Spring brings many things to Los Angeles. This is when we embrace the return of nights at Dodger Stadium and lament the lack of rain during the winter. The season means beach days and visits to the Huntington Gardens.
For City Hall nerds, there are other highlights, including the annual State of the City address and the unveiling of the new municipal budget. There is also one of my favorite if largely overlooked traditions: the City Controller’s report on local fraud, waste and abuse.
The latest iteration of Controller Ron Galperin’s exploration of financial shenanigans, dubbed “On the Lookout,” was released Wednesday. It sheds light on a variety of questionable acts that involve taxpayer money and city workers. They range from the head-scratching to did-they-really-think-they’d-get-away-with-it? fireable offenses.
It’s a short report, just 10 pages including a cover letter, but is packed with intriguing details. It notes that the Controller’s Fraud, Waste and Abuse Unit (yes, there’s an actual unit) fielded 523 complaints in 2021, a 14 percent jump from the prior year, and the second-highest total since 2011. Some 68 percent of the allegations were made anonymously, and 55 percent filtered in through a web portal, with 39 percent reported by phone.
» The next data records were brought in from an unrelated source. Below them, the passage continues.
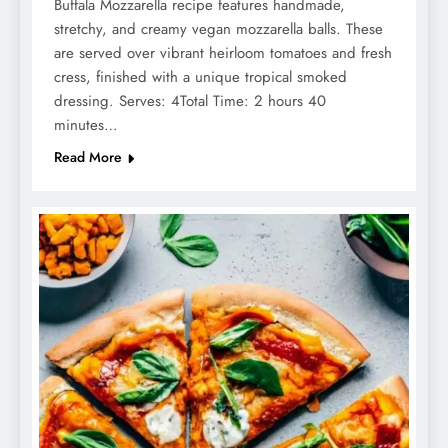
Buffala Mozzarella recipe features handmade,
stretchy, and creamy vegan mozzarella balls. These
are served over vibrant heirloom tomatoes and fresh
cress, finished with a unique tropical smoked
dressing. Serves: 4Total Time: 2 hours 40
minutes…
Read More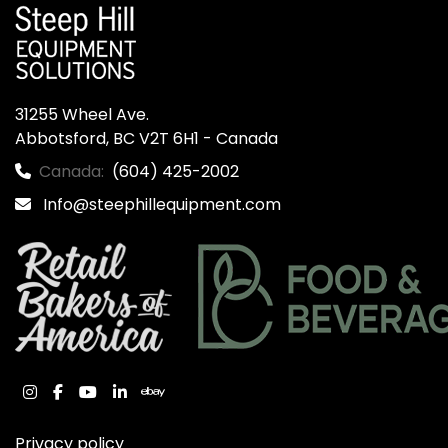
31255 Wheel Ave.

Abbotsford, BC V2T 6H1 - Canada
Canada:
(604) 425-2002
Info@steephillequipment.com
instagram
facebook
youtube
linkedin
ebay
Privacy policy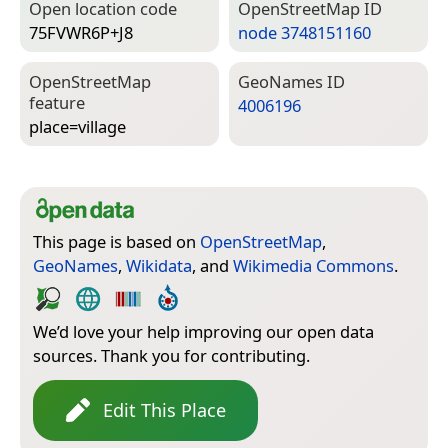
Open location code
Open­Street­Map ID
75FVWR6P+J8
node 3748151160
Open­Street­Map
Geo­Names ID
feature
4006196
place=­village
This page is based on
OpenStreetMap
,
GeoNames
,
Wikidata
, and
Wikimedia Commons
.
We’d love your help improving our open data
sources. Thank you for contributing.
Edit This Place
The unit digs into allegations involving city resources, rather than personal property (those are the purview of the LAPD). Once a report is made, staffers do an initial review; this can propel a full FWA investigation, or it can be referred to another city department or law enforcement. Many times there is not enough detail or evidence to move forward; a majority of last year’s complaints were deemed outside the unit’s scope or otherwise closed.
The results of the sleuthing are not as detailed as one might hope. Galperin’s office notes, “The individuals involved and, in some cases, departments are not identified in order to preserve privacy.” Still, intriguing nuggets are revealed. The FWA unit in 2021 classified 194 cases as actionable, with 49 involving the Los Angeles Police Department, and 38 connected to the Department of Water and Power. (Galperin is currently running for state Controller.)
The FWA team itself investigated 38 cases; of those, 16 involved allegations of violation or abuse of city policy. Another six instances concerned suspicion of payroll fraud, and two were built on suspected theft of city resources. Ultimately, 14 investigations were substantiated.
If there is a silver lining, it is that, based on the findings, Los Angeles is not a vast thieves’ den where people are snaking something any time they think they can get away with it. Additionally, the report details how an enhanced fraud awareness training was deployed to all city departments in early 2021, so most municipal workers should know, in theory at least, when something hinky is going on, and have a path to report it.
The highlight of “On the Lookout” is the case outcomes, which reveal some of those who got caught. Although the fraud and abuse elements are the juiciest, the waste aspects can be astounding. They includes the revelation that the city Department of Transportation spent more than $384,000 to buy a dozen electric vehicles, then left them sitting idle in a yard for two years because no one acquired the needed charging infrastructure. Sure, we all sometimes forget to put batteries in that earthquake-kit flashlight, but this marks next-level incompetence. The FWA report says that, “As a result of the investigation, the vehicles were put into service.” It doesn’t mention if a chucklehead was punished for not figuring out how to plug in the cars.
The most audacious case last year involved a Recreation and Parks department employee with a shifty entrepreneurial streak. The recreation assistant, who was not identified, hatched a scheme to run a private baseball league on city-owned fields on weekends. The person collected fees and even brought in portable toilets for games. How much cash was taken in was not revealed, but the person was ultimately fired.
That wasn’t the only time someone clearly crossed the lines of propriety. The report mentions how a batch of employees at an unspecified department were found to be falsifying timecards; they got paid $50,000 for work that had not been done. Unspecified “disciplinary action” was meted out.
On certain occasions more money may have been spent on the investigation than in the boundary-crossing itself. That was the case when a hotline caller tattled on a city employee who had plugged their electric car into a standard wall outlet in a city parking garage. Not only was this deemed a safety issue, as the outlet was not meant for vehicle charging, but the city classified it as “using city electricity.” An administrative warning was dispensed.
Other times, there was more weirdness than financial gain. The FWA unit investigated allegations that an Airport department worker was photographing planes for a social media account while on duty. Apparently this is a no-no, and though it was determined that the person did not make any money, according to the report, “The employee was counseled that these activities should be conducted during non-work hours.”
I have no idea what social media account is paying for plane photos. Maybe this will be revealed in the 2023 “On the Lookout.”